As the days and weeks have passed since Donald Trump’s return to the White House, organizations both inside and out of the Washington D.C. area have seen disturbingly quick changes to their infrastructures. Whether happily marching in line with the new administration’s attacks on the most marginalized in the LGBTQ+ community, or getting out of the way of supporting the new regime and being replaced by someone who does, the inner workings of many governmental institutions already look very different in a matter of weeks.

Prominent institutions that have been impacted by Project 2025, Trump and the Elon Musk-led pop-up-style “office” of DOGE (“Department Of Government Efficiency”) include USAID, the FBI and the CDC. By mid February, the National Park Service joined the list, when it removed references to transgender individuals and people who identify as Queer from the National Park Service website for the Stonewall National Monument.
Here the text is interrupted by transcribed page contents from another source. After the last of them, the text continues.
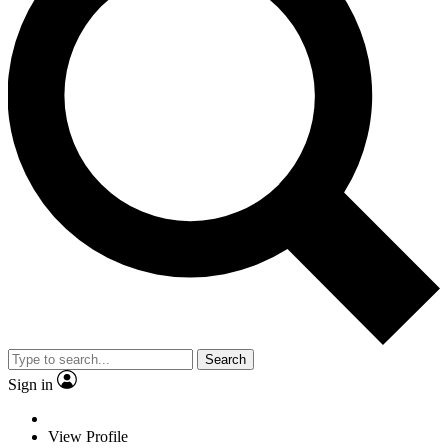
Search
Sign in
View Profile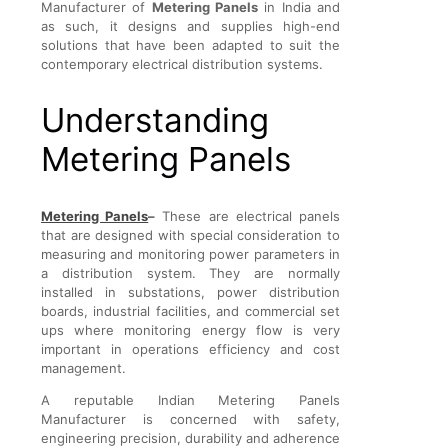
Manufacturer of
Metering Panels
in India and
as such, it designs and supplies high-end
solutions that have been adapted to suit the
contemporary electrical distribution systems.
Understanding
Metering Panels
Metering Panels
–
These are electrical panels
that are designed with special consideration to
measuring and monitoring power parameters in
a distribution system. They are normally
installed in substations, power distribution
boards, industrial facilities, and commercial set
ups where monitoring energy flow is very
important in operations efficiency and cost
management.
A reputable Indian Metering Panels
Manufacturer is concerned with safety,
engineering precision, durability and adherence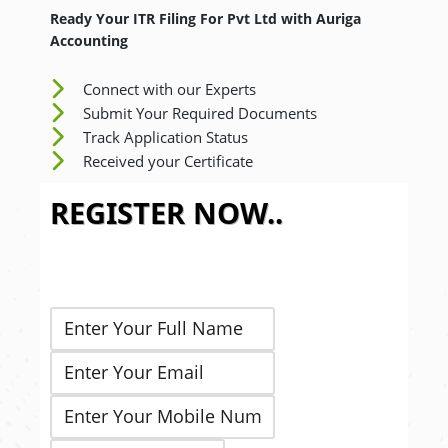
Ready Your ITR Filing For Pvt Ltd
with Auriga
Accounting
Connect with our Experts
Submit Your Required Documents
Track Application Status
Received your Certificate
REGISTER NOW..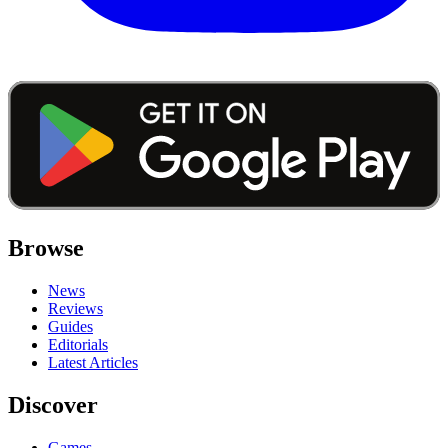
Browse
News
Reviews
Guides
Editorials
Latest Articles
Discover
Games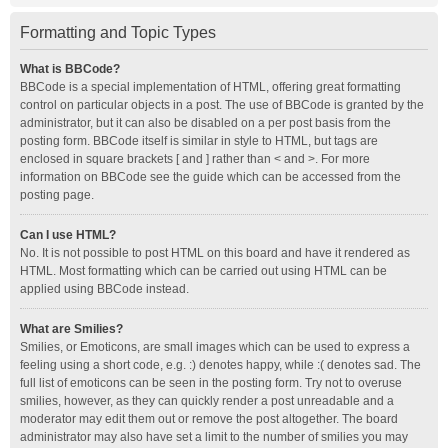
Formatting and Topic Types
What is BBCode?
BBCode is a special implementation of HTML, offering great formatting
control on particular objects in a post. The use of BBCode is granted by the
administrator, but it can also be disabled on a per post basis from the
posting form. BBCode itself is similar in style to HTML, but tags are
enclosed in square brackets [ and ] rather than < and >. For more
information on BBCode see the guide which can be accessed from the
posting page.
Can I use HTML?
No. It is not possible to post HTML on this board and have it rendered as
HTML. Most formatting which can be carried out using HTML can be
applied using BBCode instead.
What are Smilies?
Smilies, or Emoticons, are small images which can be used to express a
feeling using a short code, e.g. :) denotes happy, while :( denotes sad. The
full list of emoticons can be seen in the posting form. Try not to overuse
smilies, however, as they can quickly render a post unreadable and a
moderator may edit them out or remove the post altogether. The board
administrator may also have set a limit to the number of smilies you may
Not only were the words “transgender” and “queer” deleted from previous text on the site, but much like the U.S. government’s travel page, every representative letter aside from LGB has been removed from the abbreviation.

Representatives of the present-day Stonewall Inn, located across the street from where the monument sits in a park in Manhattan’s Greenwich Village section, and The Stonewall Inn Gives Back Initiative (a nonprofit organization associated with the historic bar), angrily condemned the changes in a few joint statements.

“This decision to erase the word ‘transgender’ is a deliberate attempt to erase our history and marginalize the very people who paved the way for many victories we have achieved as a community.”

Timothy Leonard, the Northeast program manager for the National Parks Conservation Association, a group that advocates for the National Park System and pushed for the Stonewall monument, also expressed displeasure at the shifts in messaging. “Erasing letters or web pages does not change the history or the contributions of our transgender community members at Stonewall or anywhere else. History was made here and civil rights were earned because of Stonewall,” Leonard said.

Around that same time, the John F. Kennedy Center for the Performing Arts, the national cultural center of the United States, ousted the center’s president Deborah F. Rutter, along with the 18 members of the organization’s board. Each board member was replaced with the likes of Trump’s chief of staff, Susie Wiles; Dan Scavino, a longtime Trump aide and Usha Vance, the wife of Vice President JD Vance. Once Trump’s loyalists were all assembled in the formally filled seats, Trump himself was voted in as chairman of the center.

“Just last year, the Kennedy Center featured Drag Shows specifically targeting our youth — THIS WILL STOP,” Trump posted on the his social media site Truth Social on February 10. In other anti-LGBTQ+ culture attacks, the Kennedy Center has also canceled an upcoming performance by the Gay Men’s Chorus of Washington, DC, which was scheduled to take place May 21-22, in conjunction with World Pride 2025.

Jeffrey Weisner, a member of the National Symphony Orchestra, recently posted on Facebook a response to the cancellation:
“We were scheduled to perform for the first time with Gay Men’s Chorus of Washington On May 21st as part of World Pride in Washington DC 2025. The concert was abruptly canceled without explanation and removed from the KC website. However, they forgot to scrub it from the search engine.

“This post is for any LGBT folks who think that the Trump admin isn’t targeting our entire community,” he continued. “Expect moves to remove us from antidiscrimination laws, plus lawsuits aimed at giving the Supreme Court the chance to overturn decisions that gave us rights.”

Trump told reporters that his administration “took over the Kennedy Center” because “we didn’t like what they were showing and various other things,” adding “we have, I guess, a whole new group of people going in . . . and we’re going to make sure that it’s good and it’s not going to be woke.” 

While describing the shows presented at the national venue as “terrible” and “a disgrace,” Trump also admitted that he’s never been to the center and “didn’t want to go” because “there was nothing [he] wanted to see.”The outcry from the Trump regime’s hostile takeover of the Kennedy Center can be heard inside the center as well as out. Prolific names that held positions in the organization, such as soprano superstar Renée Fleming, singer and songwriter Ben Folds, and Shonda Rhimes, creator of many noteworthy shows such as “Grey’s Anatomy,” resigned from their roles as artistic advisors and treasurer of the center.

“I’ve treasured the bipartisan support for this institution as a beacon of America at our best,” Fleming said in a statement. “I hope the Kennedy Center continues to flourish and serve the passionate and diverse audience in our nation’s capital and across the country.”

The Kennedy Center has historically been run by bipartisan boards in the past. As with many of the constant firings in the U.S. government after inauguration day, the ousting of the center’s entire board, whose elected officials normally serve six-year terms, has no previous precedent.